§ **Exercise details**
Output exactly, and only, the stretch of lines beginning at the line with "下一篇 : 孩子们的网瘾呢浏阳反网瘾学校遏制网瘾的几项措" and ending at the last line of the listing below. Drop the pictures.
....
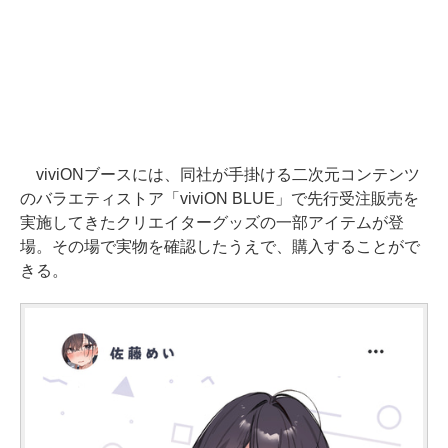
viviONブースには、同社が手掛ける二次元コンテンツ
のバラエティストア「viviON BLUE」で先行受注販売を
実施してきたクリエイターグッズの一部アイテムが登
場。その場で実物を確認したうえで、購入することがで
きる。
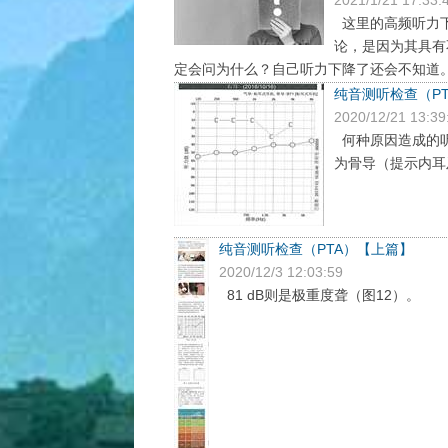
这里的高频听力下
论，是因为其具有
定会问为什么？自己听力下降了还会不知道。 
纯音测听检查（P
2020/12/21 13:39
何种原因造成的听
为骨导（提示内耳
纯音测听检查（PTA）【上篇】
2020/12/3 12:03:59
81 dB则是极重度聋（图12）。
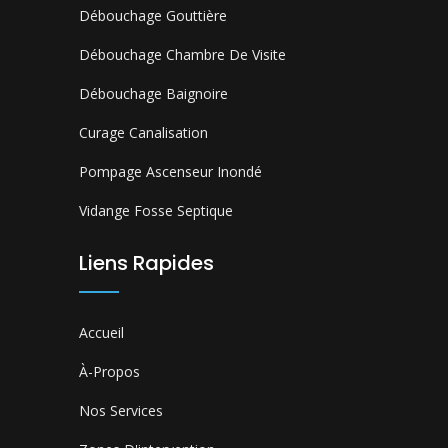
Débouchage Gouttière
Débouchage Chambre De Visite
Débouchage Baignoire
Curage Canalisation
Pompage Ascenseur Inondé
Vidange Fosse Septique
Liens Rapides
Accueil
À-Propos
Nos Services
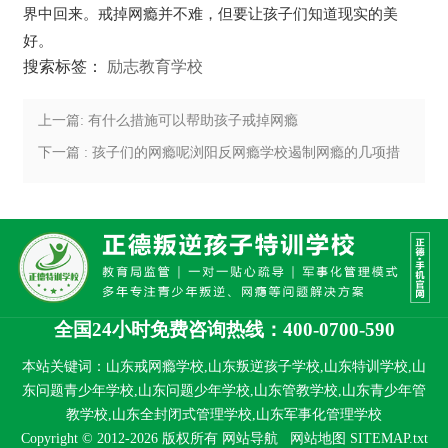
界中回来。戒掉网瘾并不难，但要让孩子们知道现实的美
好。
搜索标签：
励志教育学校
上一篇: 有什么措施可以帮助孩子戒掉网瘾
下一篇 : 孩子们的网瘾呢浏阳反网瘾学校遏制网瘾的几项措
施
全国24小时免费咨询热线：400-0700-590
本站关键词：山东戒网瘾学校,山东叛逆孩子学校,山东特训学校,山
东问题青少年学校,山东问题少年学校,山东管教学校,山东青少年管
教学校,山东全封闭式管理学校,山东军事化管理学校
Copyright © 2012-2026 版权所有
网站导航
网站地图
SITEMAP.txt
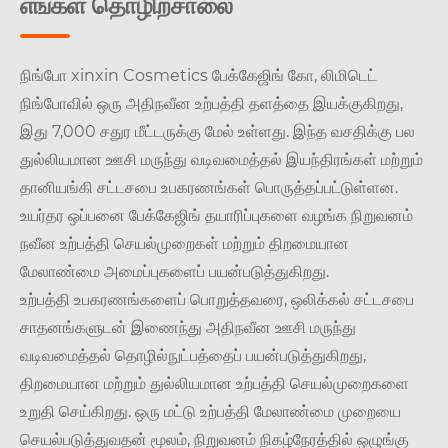
எங்கள் தொழிற்சாலை
நிங்போ xinxin Cosmetics பேக்கேஜிங் கோ, லிமிடெட்
நிங்போவில் ஒரு அதிநவீன உற்பத்தி தளத்தை இயக்குகிறது,
இது 7,000 சதுர மீட்டருக்கு மேல் உள்ளது. இந்த வசதிக்கு பல
துல்லியமான ஊசி மருந்து வடிவமைத்தல் இயந்திரங்கள் மற்றும்
தானியங்கி சட்டசபை உபகரணங்கள் பொருத்தப்பட்டுள்ளன.
உயர்தர ஒப்பனை பேக்கேஜிங் தயாரிப்புகளை வழங்க நிறுவனம்
நவீன உற்பத்தி செயல்முறைகள் மற்றும் திறமையான
மேலாண்மை அமைப்புகளைப் பயன்படுத்துகிறது.
உற்பத்தி உபகரணங்களைப் பொறுத்தவரை, ஒலிக்கல் சட்டசபை
சாதனங்களுடன் இணைந்து அதிநவீன ஊசி மருந்து
வடிவமைத்தல் தொழில்நுட்பத்தைப் பயன்படுத்துகிறது,
திறமையான மற்றும் துல்லியமான உற்பத்தி செயல்முறைகளை
உறுதி செய்கிறது. ஒரு மட்டு உற்பத்தி மேலாண்மை முறையை
செயல்படுத்துவதன் மூலம், நிறுவனம் நிகழ்நேரத்தில் ஒழுங்கு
....
§ **Task output**
下一篇 : 孩子们的网瘾呢浏阳反网瘾学校遏制网瘾的几项措
施
全国24小时免费咨询热线：400-0700-590
本站关键词：山东戒网瘾学校,山东叛逆孩子学校,山东特训学校,山
东问题青少年学校,山东问题少年学校,山东管教学校,山东青少年管
教学校,山东全封闭式管理学校,山东军事化管理学校
Copyright © 2012-2026 版权所有
网站导航
网站地图
SITEMAP.txt
எங்கள் தொழிற்சாலை
நிங்போ xinxin Cosmetics பேக்கேஜிங் கோ, லிமிடெட்
நிங்போவில் ஒரு அதிநவீன உற்பத்தி தளத்தை இயக்குகிறது,
இது 7,000 சதுர மீட்டருக்கு மேல் உள்ளது. இந்த வசதிக்கு பல
துல்லியமான ஊசி மருந்து வடிவமைத்தல் இயந்திரங்கள் மற்றும்
தானியங்கி சட்டசபை உபகரணங்கள் பொருத்தப்பட்டுள்ளன.
உயர்தர ஒப்பனை பேக்கேஜிங் தயாரிப்புகளை வழங்க நிறுவனம்
நவீன உற்பத்தி செயல்முறைகள் மற்றும் திறமையான
மேலாண்மை அமைப்புகளைப் பயன்படுத்துகிறது.
உற்பத்தி உபகரணங்களைப் பொறுத்தவரை, ஒலிக்கல் சட்டசபை
சாதனங்களுடன் இணைந்து அதிநவீன ஊசி மருந்து
வடிவமைத்தல் தொழில்நுட்பத்தைப் பயன்படுத்துகிறது,
திறமையான மற்றும் துல்லியமான உற்பத்தி செயல்முறைகளை
உறுதி செய்கிறது. ஒரு மட்டு உற்பத்தி மேலாண்மை முறையை
செயல்படுத்துவதன் மூலம், நிறுவனம் நிகழ்நேரத்தில் ஒழுங்கு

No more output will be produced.